Dejar de fumar = dejar para siempre de fumar.

ja que veia algo extraño lo de Dejar de = como arretêr de, el cesser de tambien parece algo mas bien temporal.

la unica que me vino a la cabeza fue el, laisser ,  que significa DEJAR
,... que no he dicho que fuera correcta ni mucho menos, yo sere el que sabe menos y estoy aprendiendo.

pero creo que es inapropiado el arretêr de fumer, para decir deja de fumar. 
lo veo mas bien como parate de fumar.
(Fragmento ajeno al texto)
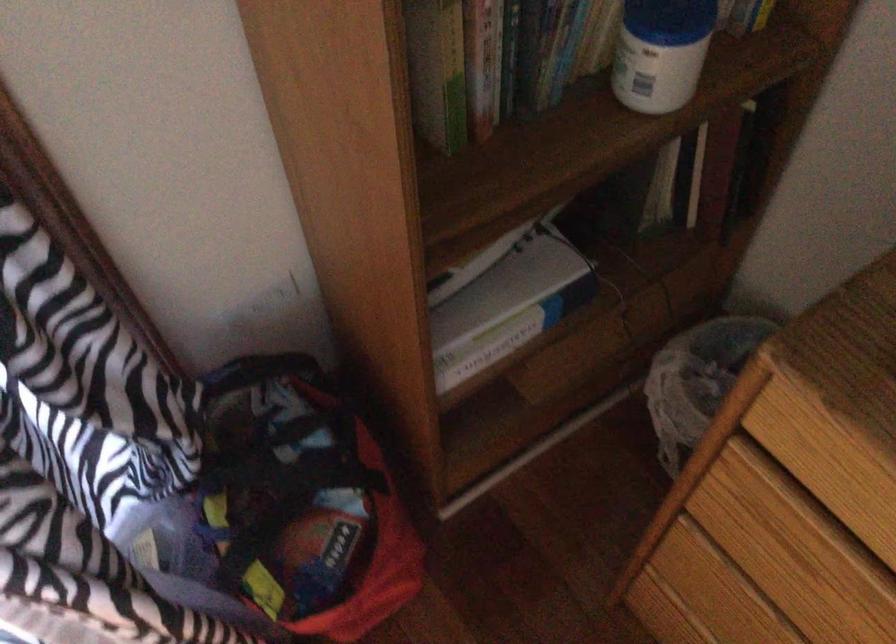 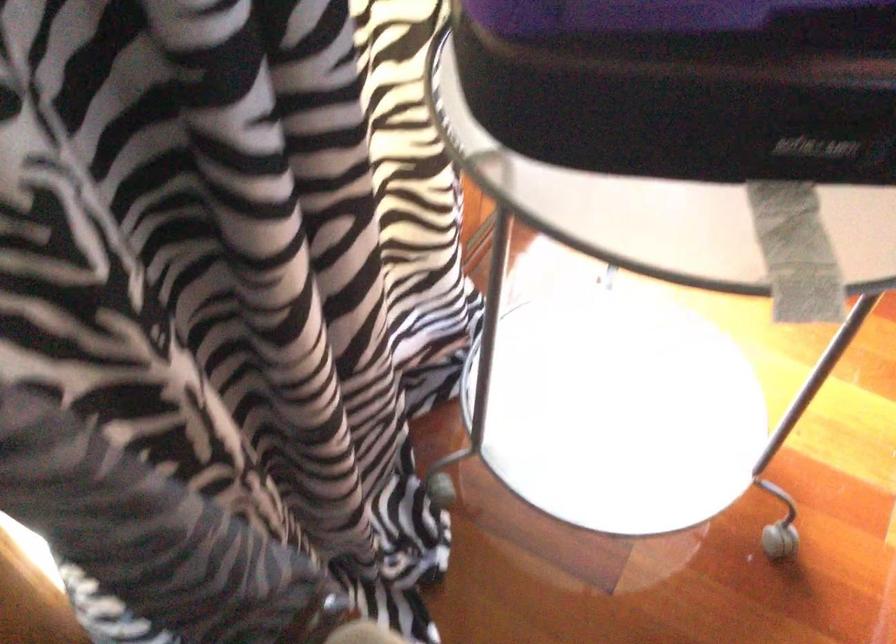 Question: The images are taken continuously from a first-person perspective. In which direction are you moving?

Choices:
 (A) Left
 (B) Right
 (C) Forward
 (D) Backward

Answer: (A) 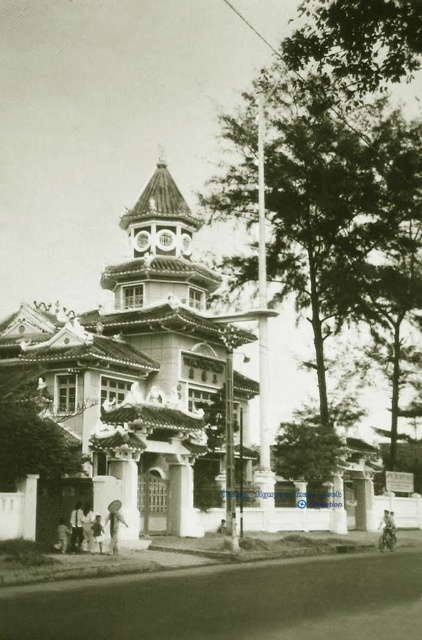 Question: Is smooth stone bell tower at center further to the viewer compared to white stone pillar at center?

Choices:
 (A) no
 (B) yes

Answer: (A)

Question: Is smooth stone bell tower at center bigger than white stone pillar at center?

Choices:
 (A) no
 (B) yes

Answer: (B)

Question: Among these points, which one is nearest to the camera?

Choices:
 (A) (337, 516)
 (B) (302, 497)

Answer: (B)

Question: Which of the following is the farthest from the observer?

Choices:
 (A) smooth stone bell tower at center
 (B) metallic silver motorcycle at lower right
 (C) white stone pillar at center

Answer: (C)

Question: Does white stone pillar at center have a greater width compared to white concrete pillar at center?

Choices:
 (A) yes
 (B) no

Answer: (B)

Question: Which of the following is the farthest from the observer?

Choices:
 (A) (192, 301)
 (B) (297, 500)
 (C) (392, 541)
 (D) (335, 486)

Answer: (A) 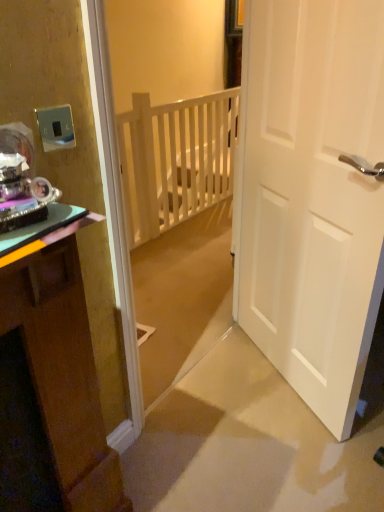 Question: Does green glossy cabinet at left come in front of white wooden balustrade at center?

Choices:
 (A) yes
 (B) no

Answer: (A)

Question: Is green glossy cabinet at left bigger than white wooden balustrade at center?

Choices:
 (A) no
 (B) yes

Answer: (A)

Question: Does green glossy cabinet at left have a lesser width compared to white wooden balustrade at center?

Choices:
 (A) yes
 (B) no

Answer: (B)

Question: Is white wooden balustrade at center located within green glossy cabinet at left?

Choices:
 (A) no
 (B) yes

Answer: (A)

Question: Is green glossy cabinet at left looking in the opposite direction of white wooden balustrade at center?

Choices:
 (A) yes
 (B) no

Answer: (B)

Question: From their relative heights in the image, would you say white wooden balustrade at center is taller or shorter than white matte door at right?

Choices:
 (A) tall
 (B) short

Answer: (B)

Question: Looking at their shapes, would you say white wooden balustrade at center is wider or thinner than white matte door at right?

Choices:
 (A) thin
 (B) wide

Answer: (B)

Question: From a real-world perspective, is white wooden balustrade at center positioned above or below white matte door at right?

Choices:
 (A) above
 (B) below

Answer: (B)

Question: Is white wooden balustrade at center spatially inside white matte door at right, or outside of it?

Choices:
 (A) outside
 (B) inside

Answer: (A)

Question: Considering the positions of white matte door at right and green glossy cabinet at left in the image, is white matte door at right bigger or smaller than green glossy cabinet at left?

Choices:
 (A) big
 (B) small

Answer: (B)

Question: In terms of height, does white matte door at right look taller or shorter compared to green glossy cabinet at left?

Choices:
 (A) tall
 (B) short

Answer: (A)

Question: Considering the positions of point (324, 314) and point (104, 479), is point (324, 314) closer or farther from the camera than point (104, 479)?

Choices:
 (A) farther
 (B) closer

Answer: (A)

Question: Considering their positions, is white matte door at right located in front of or behind green glossy cabinet at left?

Choices:
 (A) front
 (B) behind

Answer: (B)

Question: Considering the positions of green glossy cabinet at left and metallic silver switch at upper left in the image, is green glossy cabinet at left bigger or smaller than metallic silver switch at upper left?

Choices:
 (A) big
 (B) small

Answer: (A)

Question: From a real-world perspective, is green glossy cabinet at left physically located above or below metallic silver switch at upper left?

Que posiblemente sean sinonimos vale.

pero solo tenia esa confusion.

no solo deja de fumar, sino como diriamos, he dejado de fumar,   yo he dejado el tabaco   j'ai laisser il tabac

perdon por las faltas de ortographia, el castellano no es mi lengua materna ni el frances.


----------



## Paquita

Tu problema radica únicamente en que te empeñas en dar a "dejar de + infinitivo" el mismo significado que "dejar + sustantivo".

El segundo en efecto es "laisser", el primero, *en absoluto*...es "cesser de" o "arrêter de" que son *sinónimos,* *quieras o no, y punto.*

*No* puedes decir "laisser de" , *no* es correcto, *no* se dice, *no* se oye, *no* existe en forma afirmativa, *no* se entiende, *no* se utiliza porque *no* tiene el sentido que quieres que tenga.

Busca en los diccionarios, y de paso, comprueba en ellos la ortografía correcta de las palabras "extranjeras" (español y francés) que usas. Dificultas la lectura y confundes a los que vienen aquí a aprender.


----------



## jaclatin

Paquita esto me ha quedado claro, lo de que no se utiliza, creo haver lo comentado anteriormente.

solo queria saber que se utiliza para decir Dejar de Fumar. para decir 

He dejado de Fumar, 

J'ai arretêr de fumer = He parado de fumar // parado que puedo continuar de fumar otro dia o en otra ocasion

solo  tengo curiosidad por saber como se dice, he dejado de fumar, accion de dejarlo definitivamente.


del verbo Laisser, lo tengo claro del primer post que alguien me dijo que no servia, que no se utiliza.


----------



## lonchayo

buenas tardes jaclatin que yo sepa, "parar de fumar" no se dice en español, suena raro y se emplea "dejar de fumar", yo no digo "he parado de fumar" sino "he dejado de fumar".


----------



## jaclatin

Por eso, decia que Arreter = Parar   Laisser = Dejar

en cambio los franceses utilizan el arreter de fumer y no el Laisser de  fumer,


cuando el Arreter o Parar algo, es dejarlo temporalmente, que no evita poder retormarlo mas tarde.


----------